DETROIT — Fiat Chrysler pleaded guilty to conspiracy Monday, admitting that it paid off leaders of the United Auto Workers to try to win concessions in negotiations covering thousands of factory workers.
FCA’s conviction follows a series of guilty pleas from UAW officials who were showered with more than $3.5 million in cash and items of value from a jointly run training center over an eight-year period.
FCA stands for Fiat Chrysler Automobiles, which now is part of Stellantis, a company created by the merger of Fiat Chrysler and PSA Peugeot.

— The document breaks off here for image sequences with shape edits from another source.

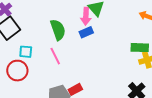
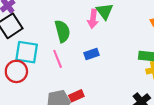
blue rectangle: (86, 32) -> (92, 54), moved
cyan square: (26, 52) -> (27, 52), size x1.6

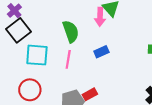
pink line: (58, 59) -> (68, 59), turned 36
red circle: (16, 71) -> (30, 90), moved

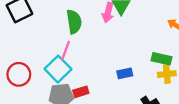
blue rectangle: (101, 52) -> (125, 73), moved
cyan square: (37, 55) -> (58, 69), moved, turned 30

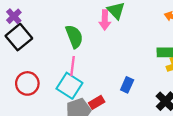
blue rectangle: (125, 73) -> (127, 85), moved, turned -40
red circle: (19, 74) -> (27, 83), moved

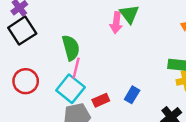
green semicircle: (74, 36) -> (71, 48), moved
red rectangle: (97, 102) -> (101, 100), moved

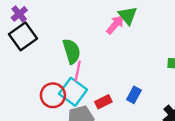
pink arrow: (116, 23) -> (115, 25), turned -144
red circle: (26, 81) -> (53, 95), moved

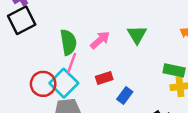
green triangle: (128, 15) -> (137, 35), moved
pink arrow: (115, 25) -> (100, 40), moved
red rectangle: (103, 102) -> (104, 78), moved

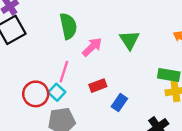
green semicircle: (68, 42) -> (68, 26), moved
cyan square: (64, 83) -> (57, 92), size x0.6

“FCA violated federal labor law and undermined the collective bargaining process and the faith of the UAW’s membership in their leaders,” said acting U.S. Attorney Saima Mohsin.
The head of FCA labor relations, Al Iacobelli, executed the scheme with five UAW officials and a spouse, especially General Holiefield, who was a union vice president. He eliminated a $262,000 home mortgage in 2014 with training center money.
Union officials used credit cards for spending sprees.
“Your honor, we plead guilty,” FCA general counsel Chris Pardi told U.S. District Judge Paul Borman.
Iacobelli was sentenced to 5 1/2 years in prison in 2018, but the sentence was recently reduced by 18 months due to his cooperation. Holiefield died in 2015; his wife pleaded guilty to a tax crime three years later.
Holiefield’s successor, Norwood Jewell, was sentenced to 15 months in prison. His plea deal listed $60,000 in meals and golf paid with training center credit cards.
FCA will pay a $30 million fine to the government. An independent monitor will be appointed to oversee the end of the training center as well as handle other tasks.
The government’s investigation became public in 2017, but agents soon were uncovering other corruption at the UAW. Union dues were used to pay for golf, booze and vacation villas in California, and contractors were giving kickbacks for union business.
Eleven officials have been convicted, including former presidents Gary Jones and Dennis Williams. They are awaiting their sentences in Detroit federal court.